In April 2026, I enrolled in CS 229, Stanford's graduate machine learning course, the same program that Andrew Ng's online course was designed to feed into. This time, I went in with eyes wide open: no illusions, no shortcuts, just a readiness to confront the material head-on.
Those three months fundamentally shifted how I think about machine learning.
What CS 229 Actually Taught Me
Remember all those unanswered questions from my Kaggle days? CS 229 didn't just answer them. It showed me why I was even asking the wrong questions in the first place.
When I asked "Do I really need normalization?" the course answered with statistical intuition and convergence theory. When I wondered why cross-entropy loss worked better than MSE for classification, I finally learned about maximum likelihood estimation and information theory. Those Wikipedia rabbit holes that once seemed chaotic? They suddenly formed a coherent landscape once I had the theoretical map.
The real revelation came when I understood the bias-variance tradeoff not as a concept to memorize, but as a fundamental principle that explains why your model breaks. Why changing the train-test split matters. Why your loss curves behave the way they do. Backpropagation wasn't just a clever algorithm anymore. It was a consequence of calculus and optimization theory.

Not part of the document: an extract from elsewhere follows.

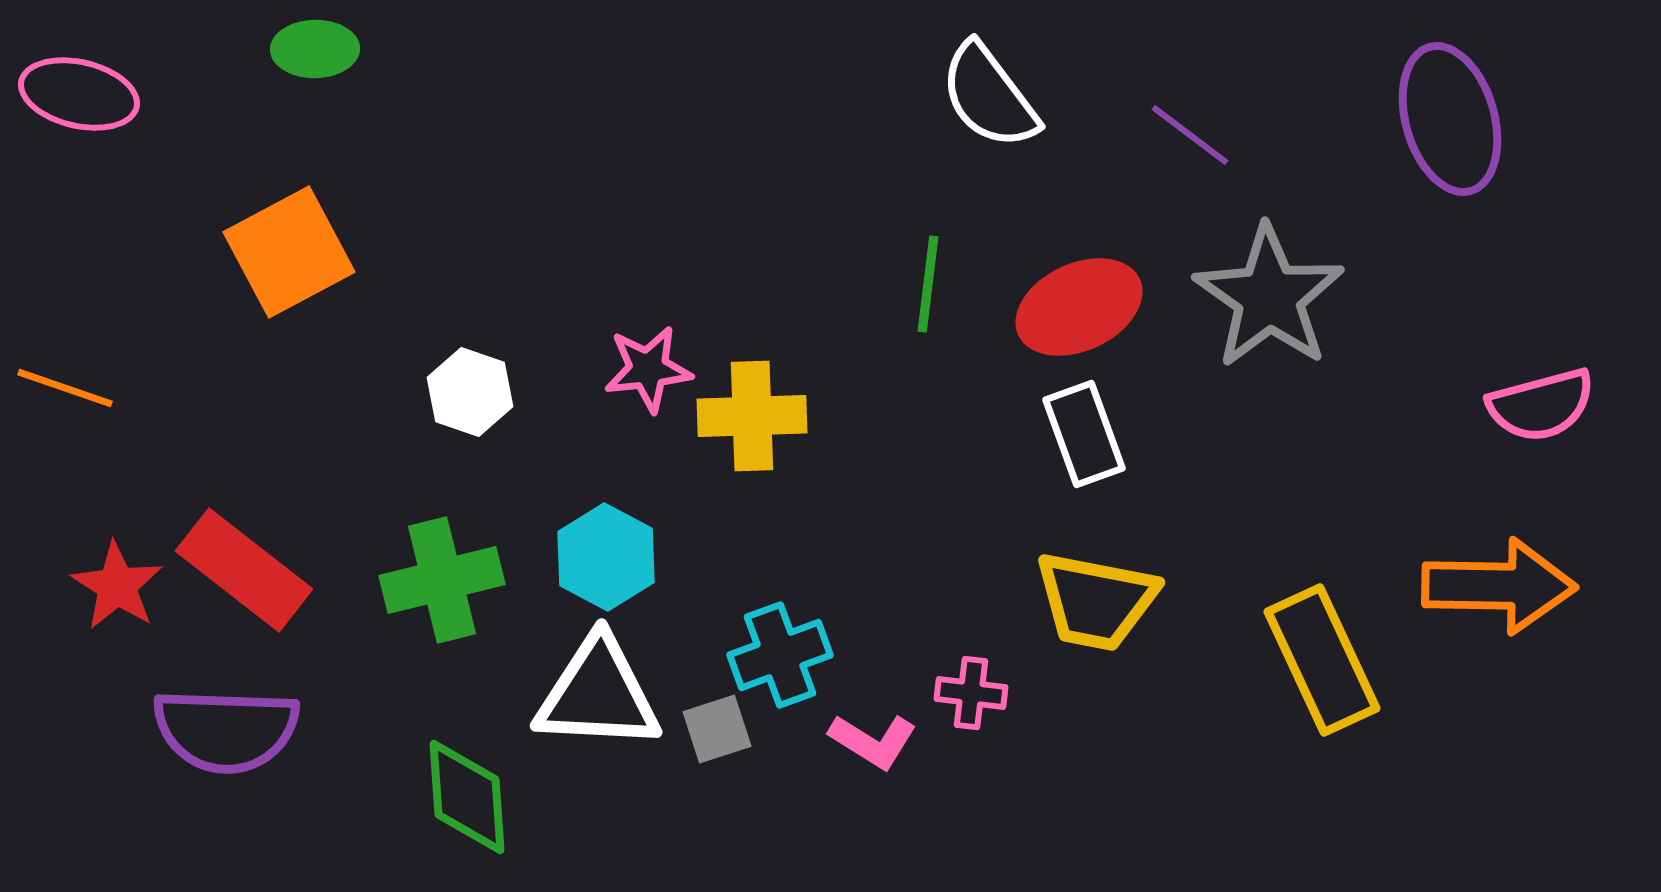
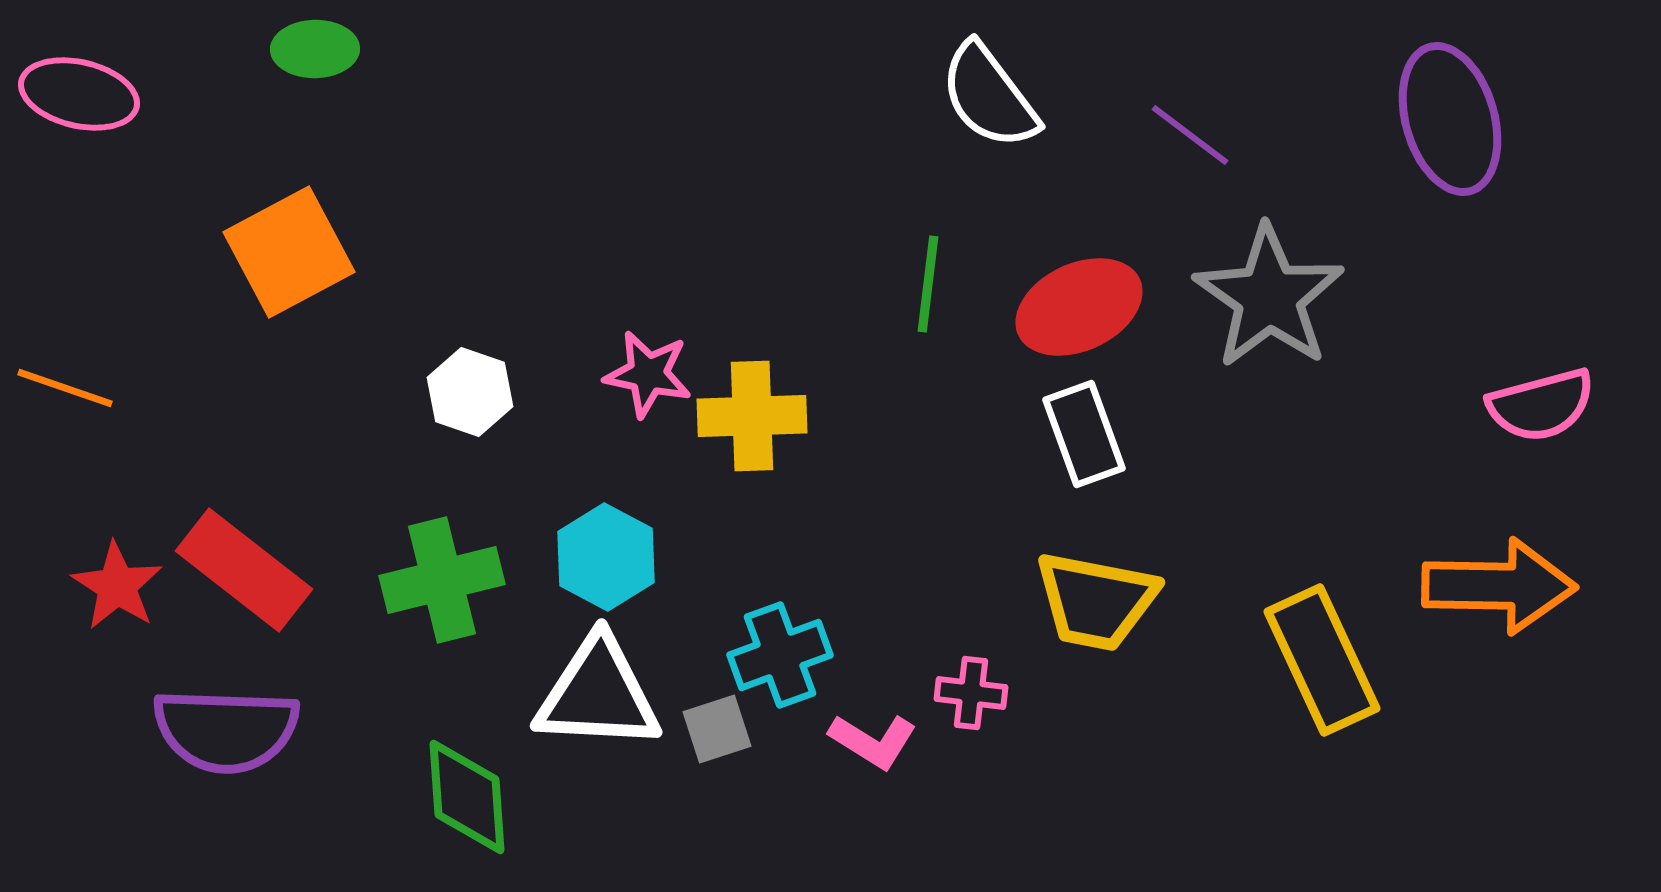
pink star: moved 5 px down; rotated 18 degrees clockwise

For the first time, I could debug a ML system because I understood the principles underneath.
The Difference This Time
The irony is stark: CS 229 isn't fundamentally different from Andrew Ng's online course in terms of content. But everything else is different.
The difference is rigor. The difference is working through problem sets that force you to implement ideas from scratch and explain why they work. The difference is understanding that ML isn't a toolkit; it's a discipline built on mathematics and statistics.
Most importantly, the difference is mindset. Even the first time, I was looking for a principled approach rather than a shortcut. Over time, I learned that while most of the core knowledge is available, it is fragmented and takes years of dedicated effort to truly absorb. This time, I was better prepared for that long game.
Why This Series Exists
So now, as I finish CS 229 in June 2026, I'm writing this series of blog posts for a specific audience: people who feel the way I felt. People who know something is missing from the quick-start tutorials. People who are ready to go deeper but don't know where to start.
I'm not here to replace CS 229 or rigorous textbooks. But I can be your companion as you work through them. I can share what clicked for me, the experiments that crystallized my understanding, the resources that helped cut through the confusion. I'll write about the math without apology, because that's where the real understanding lives.
This series documents my transition from cookbook ML practitioner to someone with a stronger foundation. It's less a before-and-after story and more an ongoing conversation between earlier confusion and better, but still evolving, understanding.
If you're tired of feeling like you're just assembling Lego blocks, if you're ready to actually understand why these systems work the way they do, then let's explore this together.
Thanks for reading. The real work starts next.